La périménopause, précède la ménopause (période d’au moins douze mois sans règles). Elle se caractérise par la variation du taux d’hormones (vont jamais nous lâcher celles-là…). Les règles peuvent devenir très irrégulières. Et comme on ne peut jamais être tranquilles… d’autres symptômes peuvent apparaître tels que des ballonnements, des saignements au flux variable, des douleurs aux seins, des bouffées de chaleur, des sécheresses vaginales mais aussi des troubles urinaires, de l’humeur et du sommeil.

La périménopause survient souvent entre 45-55 ans et peut durer entre 2 et 7 ans jusqu’à la ménopause. Si la fertilité diminue pendant la périménopause, il est nécessaire de prendre un moyen de contraception efficace et surtout adapté à votre mode de vie, à votre âge… bref, à vous ! Et comme à tout âge, une bonne contraception doit être efficace, avoir peu d’effets secondaires et fournir des avantages non contraceptifs (soulager les symptômes désagréables liés à la périménopause).

Périménopause et contraception hormonale combinée

Il existe différentes formes de contraception hormonale combinée : la pilule, le patch et l’anneau vaginal. Elles contiennent un œstrogène combiné à un progestatif. Chez les femmes de plus de 40 ans qui ne présentent pas de contre-indication, les combinés hormonaux peuvent être administrés jusqu’à cinquante ans (déconseillés au-delà par l’OMS). Le + : ces méthodes réduisent les effets indésirables de la périménopause et régulent les fluctuations hormonales (bouffées de chaleur, seins douloureux, règles irrégulières).

Le – : Ces contraceptions sont nocives en présence de certains facteurs de risque comme l’âge. Chez les femmes âgées de plus de 35 ans qui auraient d’autres facteurs de risque que l’âge : diabète, antécédents de thrombose, tabagisme, hypertension, obésité ou migraine, songez à changer de contraception.

Les pilules de 3ème et 4ème génération sont à éviter car elles multiplient considérablement les risques d’accident thromboembolique veineux.

Périménopause et contraception progestative

Parmi les progestatifs on compte la pilule, l’implant sous-cutané, les injections intramusculaire ou encore le dispositif intra-utérin (DIU ou stérilet). Le + : pas d’augmentation des risques cardiovasculaires.

Le – : l’implant et la pilule progestative peuvent provoquer des saignements irréguliers. Les injections elles, augmentent les risques d’ostéoporose et les effets indésirables tels qu’une prise de poids, des sécheresses vaginales, de l’acné ou un dérèglement de pilosité).

Le stérilet est intéressant ! Une fois en place, plus besoin d’y penser. Les saignements et douleurs sont amoindris et les risques artériels et thrombotiques n’augmentent pas.

Périménopause et stérilet au cuivre

Le + : Enfin ! Une contraception sans hormone à la durée d’action longue, là encore pas besoin de s’en occuper.

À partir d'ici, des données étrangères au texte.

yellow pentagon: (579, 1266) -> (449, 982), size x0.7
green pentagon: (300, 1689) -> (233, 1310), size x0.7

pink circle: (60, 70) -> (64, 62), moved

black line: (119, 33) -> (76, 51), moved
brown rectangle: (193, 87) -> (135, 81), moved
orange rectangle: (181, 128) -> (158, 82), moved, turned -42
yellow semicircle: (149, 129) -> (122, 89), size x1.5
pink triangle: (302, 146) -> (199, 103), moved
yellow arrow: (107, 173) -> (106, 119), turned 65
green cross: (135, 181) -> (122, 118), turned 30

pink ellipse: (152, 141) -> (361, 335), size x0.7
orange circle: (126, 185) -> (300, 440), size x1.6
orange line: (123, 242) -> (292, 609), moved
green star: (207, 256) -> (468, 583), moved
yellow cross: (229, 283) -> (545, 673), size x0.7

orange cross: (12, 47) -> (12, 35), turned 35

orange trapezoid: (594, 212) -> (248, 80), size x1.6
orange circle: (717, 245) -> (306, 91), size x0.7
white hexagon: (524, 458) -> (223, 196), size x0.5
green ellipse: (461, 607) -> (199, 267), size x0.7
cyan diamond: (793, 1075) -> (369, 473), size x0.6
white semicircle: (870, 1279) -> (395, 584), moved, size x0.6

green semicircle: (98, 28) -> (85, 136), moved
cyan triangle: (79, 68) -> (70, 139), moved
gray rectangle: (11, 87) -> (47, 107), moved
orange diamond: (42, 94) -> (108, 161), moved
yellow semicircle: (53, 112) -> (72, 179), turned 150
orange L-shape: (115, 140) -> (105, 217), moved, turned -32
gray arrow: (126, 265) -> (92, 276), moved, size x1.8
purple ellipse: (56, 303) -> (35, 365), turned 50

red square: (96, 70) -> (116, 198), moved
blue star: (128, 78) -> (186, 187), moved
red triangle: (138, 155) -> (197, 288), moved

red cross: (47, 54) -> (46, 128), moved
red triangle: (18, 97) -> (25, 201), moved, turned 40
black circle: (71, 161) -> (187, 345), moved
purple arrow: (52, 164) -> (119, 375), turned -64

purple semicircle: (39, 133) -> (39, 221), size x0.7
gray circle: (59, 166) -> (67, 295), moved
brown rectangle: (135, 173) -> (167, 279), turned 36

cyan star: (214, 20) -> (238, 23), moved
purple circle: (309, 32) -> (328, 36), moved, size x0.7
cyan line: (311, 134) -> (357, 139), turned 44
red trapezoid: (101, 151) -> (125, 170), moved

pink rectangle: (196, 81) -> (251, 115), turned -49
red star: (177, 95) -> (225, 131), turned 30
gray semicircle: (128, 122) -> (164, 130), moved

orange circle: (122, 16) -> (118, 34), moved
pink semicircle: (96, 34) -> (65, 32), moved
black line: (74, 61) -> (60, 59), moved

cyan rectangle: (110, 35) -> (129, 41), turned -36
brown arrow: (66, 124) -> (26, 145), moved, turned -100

Le – : Attention aux menstruations douloureuses et abondantes…

Périménopause et autres contraceptions

Il n’y a pas de contre-indication en ce qui concerne la contraception d’urgence. Vous pouvez tout à fait utiliser la pilule hormonale d’urgence (à raison d’une fois par cycle). Ou le stérilet au cuivre.

Les méthodes dites barrière comme le préservatif représentent une bonne alternative même si son utilisation peut se voir compliquée par l’apparition de troubles érectiles chez les hommes de plus de 45 ans. Alors, n’oubliez pas qu’il existe aussi le préservatif féminin ou encore le diaphragme.

Les méthodes dites naturelles (calendrier, mesure de la température etc.) ne sont pas recommandées. Cette méthode déjà peu fiable avant 45 ans, n’est pas efficace face à l’irrégularité de vos règles.

Quand apparaît la ménopause (absence des règles d’au moins 12 mois), vous pouvez définitivement arrêter la contraception. Conseil : pour les femmes de moins de 50 ans, il est recommandé d’attendre 2 ans d’absence de règles avant d’arrêter le contraception.